Members of the Art Appreciation group went to see Tate Modern’s recent Giacometti exhibition – the first major retrospective of his work in the UK for 20 years. Rosemary Hobbs reports
A small group of us made an informal arrangement to travel by train to view the Giacometti exhibition at Tate Modern in early September. The walk from Waterloo to Bankside along the Thames is always a pleasure, and the terrace at the top of the new Blavatnik Building gives a 360° panoramic view of the London skyline.
The Swiss sculptor Alberto Giacometti (1901-66) is best known for his stick figures, but this exhibition puts his work in context, from early busts in a range of borrowed styles to the Surrealism of the 1920-30s and existentialism during and after the war.

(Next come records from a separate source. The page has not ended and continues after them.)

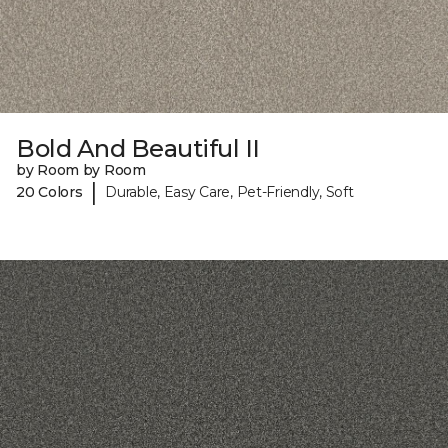
Bold And Beautiful II
by Room by Room
|
20 Colors
Durable, Easy Care, Pet-Friendly, Soft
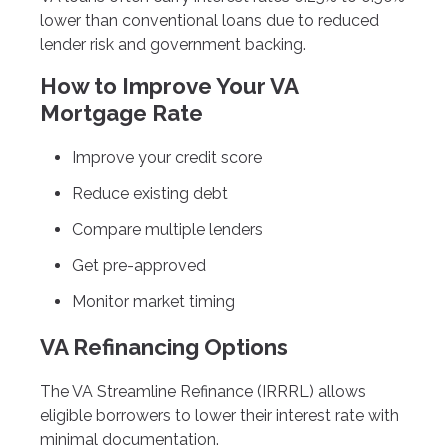
lower than conventional loans due to reduced
lender risk and government backing.
How to Improve Your VA
Mortgage Rate
Improve your credit score
Reduce existing debt
Compare multiple lenders
Get pre-approved
Monitor market timing
VA Refinancing Options
The VA Streamline Refinance (IRRRL) allows
eligible borrowers to lower their interest rate with
minimal documentation.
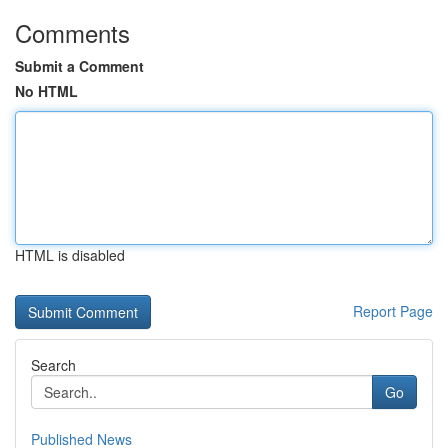
Comments
Submit a Comment
No HTML
HTML is disabled
Report Page
Search
Go
Published News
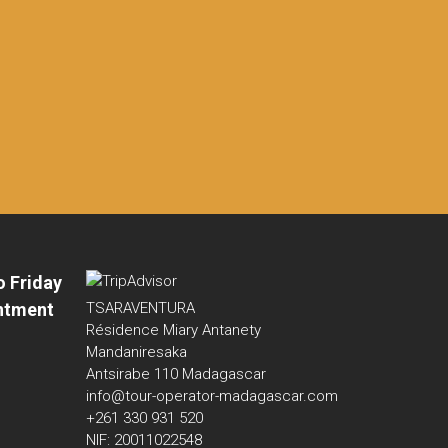
o Friday
ntment
TSARAVENTURA
Résidence Miary Antanety
Mandaniresaka
Antsirabe 110 Madagascar
info@tour-operator-madagascar.com
+261 330 931 520
NIF: 20011022548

Most of his working life was spent in a studio in Paris, except for a few years of exile in Geneva. It is said that he returned to Paris with all the sculptures he had made through the Second World War contained in six matchboxes, and some of these minute figures were on display. Giacometti explained that the smallest of his sculptures was ‘born of the desire to represent a memory of a friend seen from afar in Paris’.
Personally, I felt repulsed by the misogynism and fetishism implied in some of the early Surrealist work, such as Woman With Her Throat Cut (1932). However, later sculptures such as the loping dog and striding man perfectly capture the animation of their subjects.
In later life Giacometti became entirely obsessed with his ‘stick figure’ sculptures, endlessly reproducing the features of his brother Diego and his wife, Annette, in an attempt to capture their inner personality – and always being unsatisfied that he had succeeded. This gave the end of the exhibition a rather depressing feel, but overall it was a fascinating overview of the artist’s working life.